01 mai 2006

Démission

C’est quoi ce bordel ?

L’affaire Clearstream, je n’y comprends rien. Il est d’ailleurs probable que personne n’y comprenne rien. Soit les journalistes font semblant, soit ils sont très fort. Admirons-les !

Mais rassurons-nous, ne rien comprendre à cette affaire n’est pas grave : on s’en fout royalement.

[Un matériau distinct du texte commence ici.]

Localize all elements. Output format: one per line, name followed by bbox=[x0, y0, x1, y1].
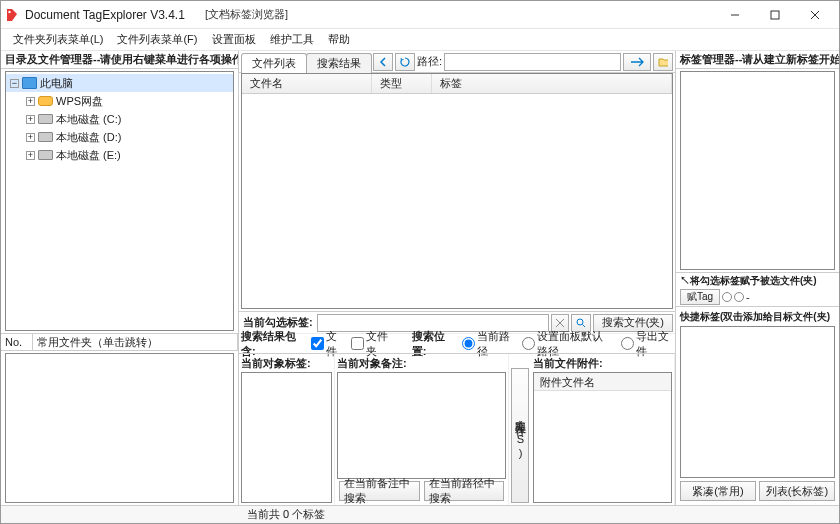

Le seul truc que l’on sait, c’est qu’après le coup du CPE, notre Villepin, il commence à nous fatiguer. Tout le monde le dit, alors moi aussi : ne pourrait-il pas envisager de démissionner ? Nous somme dans une période où la République (j’y mets encore une majuscule) est d’une grandeur difficilement qualifiable.

J’ai trouvé un mot : elle part en couilles.

Prenons le Borloo : il tient absolument à devenir le premier ministre, ce qui fait bien rire Matignon et l’Elysée, information très intéressante, que je ne tiens pas du Canard Enchaîné, mais du Parisien. C’est presque un comble : même la presse populaire est pliée de rire des conneries de nos dirigeants.

Reprenons le Borloo. Il veut le poste. Il n’a qu’à le prendre. Ca pourrait amuser Chirac, après nous avoir fait le coup de fracture sociale, de mettre comme premier ministre, en fin de législature, le gugusse qui incarne le côté social de notre droite la plus bête du monde.

Il nous reste encore en gros un an à tenir avant l’élection. A ce rythme là, ça va être long. Remercions de Villepin de nous faire rire pour nous distraire, mais on aimerait bien un peu de grandeur.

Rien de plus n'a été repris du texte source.